The two lines of research outlined above form complementary analytical windows on the strategy-making process in European crisis response operations. The planning process, on the one hand, is what enables the making of strategy. By highlighting rational intentionality and limited predictability, the planning process provides the foundations that make strategy possible. Political-military friction, on the other hand, is the negative counterpart to the planning process, and as such constitutes one of the principal disablers of strategy. While strategic intentions can be thwarted by multiple external factors, ranging from geography and meteorological circumstances to the independent mind of an adversary, politico-military friction represents the internal brake on the strategy-making dialogue. The permanent friction between political and military logics inevitably complicates planning and strategy-making.
1.2 Research design and case selection
The formulation of strategy constitutes a field of study in which knowledge can be developed in two ways. One can either have recourse to strategic theorising about the relationship between military force and political effect, or rely rather on the teachings of history and empirical observation. This book adopts a predominantly inductive approach: it seeks to account for the dynamics of the strategy-making process in European crisis response operations on the basis of a set of case studies. Yet to explore these cases in analytical depth also requires an elaborate conceptual toolkit allowing for methodological orientation as well as the extension of theory.
In conceptual terms, the argument contained in this book is constructed around the triad of operations planning, politico-military friction and strategy-making. The first two elements of this triad are conceptualised as constitutive components of the third. As such, planning and friction represent a double methodological window for studying the otherwise elusive concept of strategy. The planning process is the enabler while politico-military friction is a disabler in the making of strategy. When strategy is defined as a conceptual outline of how a military operation should deliver its political objectives, it should be clear that this conceptual outline assumes its most tangible form in those planning documents that lay out the script of the operation under discussion. To the extent strategy has a material (rather than ideational or procedural) existence, the operation plan is its culmination.
The operations planning process is an iterative dialogue between political authorities responsible for setting objectives as well as allocating resources and military authorities tasked with bridging ends and means.
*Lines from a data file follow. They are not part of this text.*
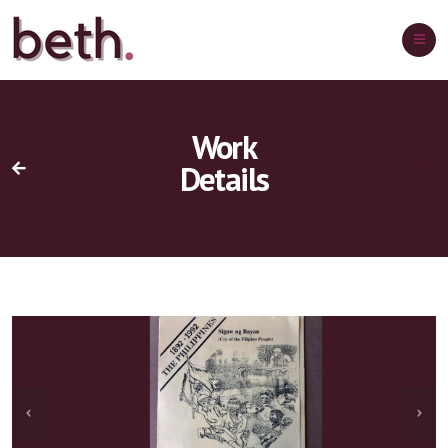
Work
Details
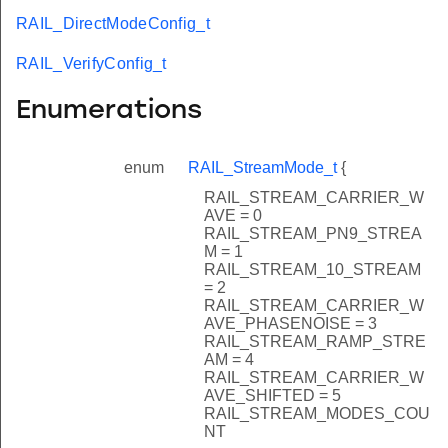
RAIL_DirectModeConfig_t
RAIL_VerifyConfig_t
Enumerations
enum
RAIL_StreamMode_t
{
RAIL_STREAM_CARRIER_W
AVE = 0
RAIL_STREAM_PN9_STREA
M = 1
RAIL_STREAM_10_STREAM
= 2
RAIL_STREAM_CARRIER_W
AVE_PHASENOISE = 3
RAIL_STREAM_RAMP_STRE
AM = 4
RAIL_STREAM_CARRIER_W
AVE_SHIFTED = 5
RAIL_STREAM_MODES_COU
NT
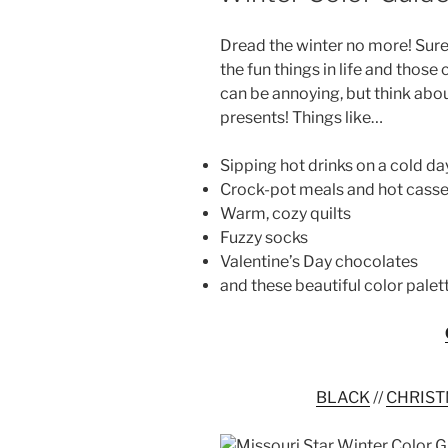
Dread the winter no more! Sure
the fun things in life and those
can be annoying, but think abou
presents! Things like…
Sipping hot drinks on a cold da
Crock-pot meals and hot casse
Warm, cozy quilts
Fuzzy socks
Valentine’s Day chocolates
and these beautiful color palet
BLACK
//
CHRIST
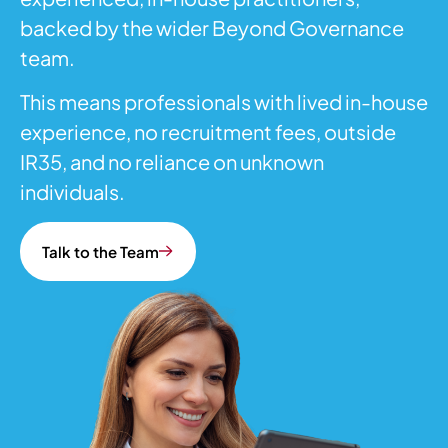
backed by the wider Beyond Governance
team.
This means professionals with lived in-house
experience, no recruitment fees, outside
IR35, and no reliance on unknown
individuals.
Talk to the Team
Typically, the planning process evolves from vague political estimates and tentative military response options into ever more detailed plans and objectives. It is a dialectic process between political authorities and the military command chain involving multiple steps back and forth. The operation plan for the 1999 Kosovo air campaign, for example, was sent back and forth between the political NATO Headquarters and the military Supreme Headquarters Allied Powers Europe (SHAPE) no less than 26 times (Wright 2010).
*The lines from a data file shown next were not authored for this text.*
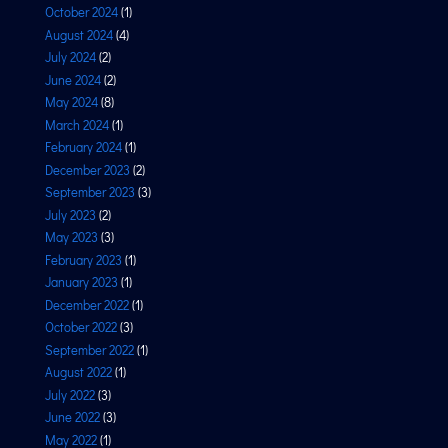
October 2024
(1)
August 2024
(4)
July 2024
(2)
June 2024
(2)
May 2024
(8)
March 2024
(1)
February 2024
(1)
December 2023
(2)
September 2023
(3)
July 2023
(2)
May 2023
(3)
February 2023
(1)
January 2023
(1)
December 2022
(1)
October 2022
(3)
September 2022
(1)
August 2022
(1)
July 2022
(3)
June 2022
(3)
May 2022
(1)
As it is a true politico-military nexus, this planning process is the source of strategy just as much as it generates its own troubles. On paper, operations planning can be summarised in a neat flowchart of politically approved planning documents. In practice, this often is a disorderly and improvised process. The timelines on the basis of which the political and military debates proceed can be quite different, for example. Military urgency and political expediency can generate different answers to the same question. Imperfect knowledge often necessitates the making of assumptions that, if proven faulty, risk derailing the intent of the plan. A multitude of factors inherent to this politico-military debate can influence and blur the conceptual outline of how an operation is intended to deliver its objectives. Politico-military friction therefore qualifies as the conceptual formula allowing for acknowledging the influence of all the complications bedevilling the politico-military dialogue. Correspondingly, it is the dynamic intertwinement of planning and friction into strategy this book seeks to illuminate. On the basis of the insights these explorations generate, it becomes possible to consider the instrumentality of crisis response operations as conceived by European states and extend the strategic theorising supporting it.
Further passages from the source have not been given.